= To do =
Skip the images. Copy the records exactly as written.

= Records supplied =
━━━━━━━━━━━━━━━━
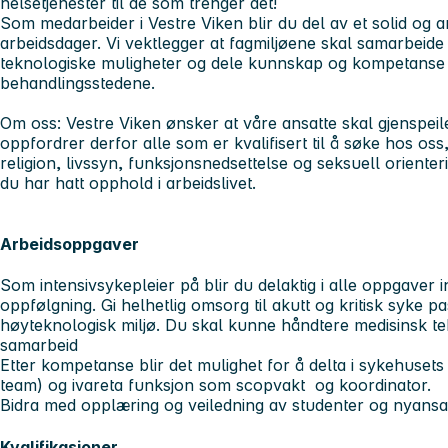
helsetjenester til de som trenger det!
Som medarbeider i Vestre Viken blir du del av et solid og am
arbeidsdager. Vi vektlegger at fagmiljøene skal samarbeid
teknologiske muligheter og dele kunnskap og kompetanse 
behandlingsstedene.
Om oss:
Vestre Viken ønsker at våre ansatte skal gjenspei
oppfordrer derfor alle som er kvalifisert til å søke hos oss, 
religion, livssyn, funksjonsnedsettelse og seksuell orient
du har hatt opphold i arbeidslivet.
Arbeidsoppgaver
Som intensivsykepleier på blir du delaktig i alle oppgaver
oppfølgning. Gi helhetlig omsorg til akutt og kritisk syke p
høyteknologisk miljø. Du skal kunne håndtere medisinsk tek
samarbeid
Etter kompetanse blir det mulighet for å delta i sykehuset
team) og ivareta funksjon som scopvakt og koordinator.
Bidra med opplæring og veiledning av studenter og nyansat
Kvalifikasjoner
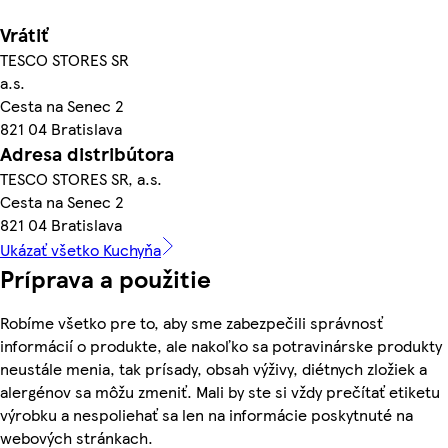
Vrátiť
TESCO STORES SR
a.s.
Cesta na Senec 2
821 04 Bratislava
Adresa distribútora
TESCO STORES SR, a.s.
Cesta na Senec 2
821 04 Bratislava
Ukázať všetko Kuchyňa
Príprava a použitie
Robíme všetko pre to, aby sme zabezpečili správnosť
informácií o produkte, ale nakoľko sa potravinárske produkty
neustále menia, tak prísady, obsah výživy, diétnych zložiek a
alergénov sa môžu zmeniť. Mali by ste si vždy prečítať etiketu
výrobku a nespoliehať sa len na informácie poskytnuté na
webových stránkach.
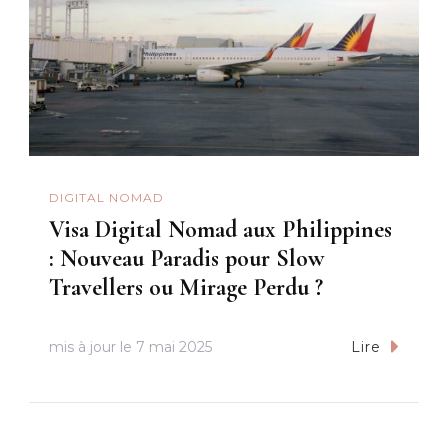
DIGITAL NOMAD
Visa Digital Nomad aux Philippines
: Nouveau Paradis pour Slow
Travellers ou Mirage Perdu ?
mis à jour le
7 mai 2025
Lire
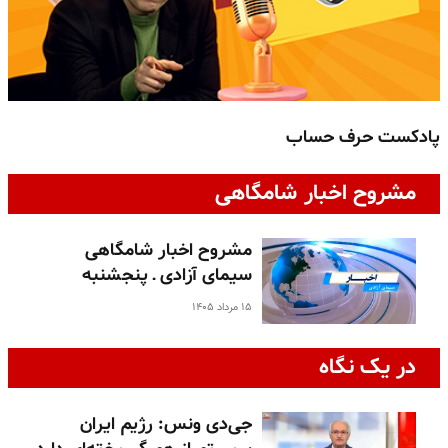
پادکست حرف حساب
پ
مشروح اخبار شامگاهی
مشروح اخبار شامگاهی
سیمای آزادی ـ پنجشنبه
۱۵ مرداد ۱۴۰۵
در یک نگاه
جی‌دی ونس: رژیم ایران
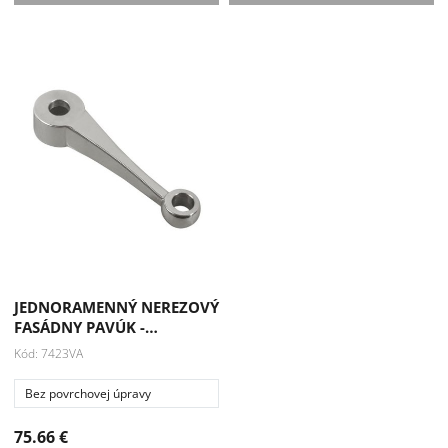
JEDNORAMENNÝ NEREZOVÝ
FASÁDNY PAVÚK -…
Kód: 7423VA
Bez povrchovej úpravy
75.66 €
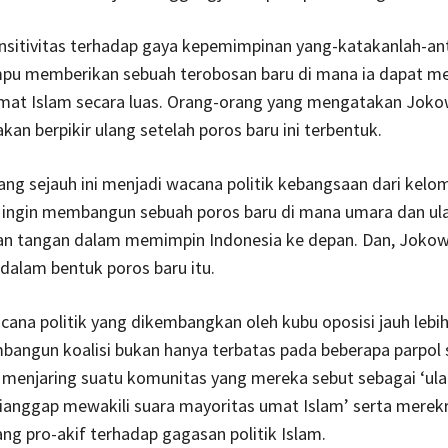
nsitivitas terhadap gaya kepemimpinan yang-katakanlah-ant
u memberikan sebuah terobosan baru di mana ia dapat m
mat Islam secara luas. Orang-orang yang mengatakan Jokow
akan berpikir ulang setelah poros baru ini terbentuk.
ang sejauh ini menjadi wacana politik kebangsaan dari kel
ga ingin membangun sebuah poros baru di mana umara dan u
n tangan dalam memimpin Indonesia ke depan. Dan, Jokowi
dalam bentuk poros baru itu.
na politik yang dikembangkan oleh kubu oposisi jauh lebi
ngun koalisi bukan hanya terbatas pada beberapa parpol s
 menjaring suatu komunitas yang mereka sebut sebagai ‘ul
ianggap mewakili suara mayoritas umat Islam’ serta merek
ang pro-akif terhadap gagasan politik Islam.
━━━━━━━━━━━━━━━━
= Task solution =
helsetjenester til de som trenger det!
Som medarbeider i Vestre Viken blir du del av et solid og am
arbeidsdager. Vi vektlegger at fagmiljøene skal samarbeid
teknologiske muligheter og dele kunnskap og kompetanse 
behandlingsstedene.
Om oss:
Vestre Viken ønsker at våre ansatte skal gjenspei
oppfordrer derfor alle som er kvalifisert til å søke hos oss, 
religion, livssyn, funksjonsnedsettelse og seksuell orient
du har hatt opphold i arbeidslivet.
Arbeidsoppgaver
Som intensivsykepleier på blir du delaktig i alle oppgaver
oppfølgning. Gi helhetlig omsorg til akutt og kritisk syke p
høyteknologisk miljø. Du skal kunne håndtere medisinsk tek
samarbeid
Etter kompetanse blir det mulighet for å delta i sykehuset
team) og ivareta funksjon som scopvakt og koordinator.
Bidra med opplæring og veiledning av studenter og nyansat
Kvalifikasjoner
Vrátiť
TESCO STORES SR
a.s.
Cesta na Senec 2
821 04 Bratislava
Adresa distribútora
TESCO STORES SR, a.s.
Cesta na Senec 2
821 04 Bratislava
Ukázať všetko Kuchyňa
Príprava a použitie
Robíme všetko pre to, aby sme zabezpečili správnosť
informácií o produkte, ale nakoľko sa potravinárske produkty
neustále menia, tak prísady, obsah výživy, diétnych zložiek a
alergénov sa môžu zmeniť. Mali by ste si vždy prečítať etiketu
výrobku a nespoliehať sa len na informácie poskytnuté na
webových stránkach.
DIGITAL NOMAD
Visa Digital Nomad aux Philippines
: Nouveau Paradis pour Slow
Travellers ou Mirage Perdu ?
mis à jour le
7 mai 2025
Lire
پادکست حرف حساب
پ
مشروح اخبار شامگاهی
مشروح اخبار شامگاهی
سیمای آزادی ـ پنجشنبه
۱۵ مرداد ۱۴۰۵
در یک نگاه
جی‌دی ونس: رژیم ایران
JEDNORAMENNÝ NEREZOVÝ
FASÁDNY PAVÚK -…
Kód: 7423VA
Bez povrchovej úpravy
75.66 €
nsitivitas terhadap gaya kepemimpinan yang-katakanlah-ant
u memberikan sebuah terobosan baru di mana ia dapat m
mat Islam secara luas. Orang-orang yang mengatakan Jokow
akan berpikir ulang setelah poros baru ini terbentuk.
ang sejauh ini menjadi wacana politik kebangsaan dari kel
ga ingin membangun sebuah poros baru di mana umara dan u
n tangan dalam memimpin Indonesia ke depan. Dan, Jokowi
dalam bentuk poros baru itu.
na politik yang dikembangkan oleh kubu oposisi jauh lebi
ngun koalisi bukan hanya terbatas pada beberapa parpol s
 menjaring suatu komunitas yang mereka sebut sebagai ‘ul
ianggap mewakili suara mayoritas umat Islam’ serta merek
ang pro-akif terhadap gagasan politik Islam.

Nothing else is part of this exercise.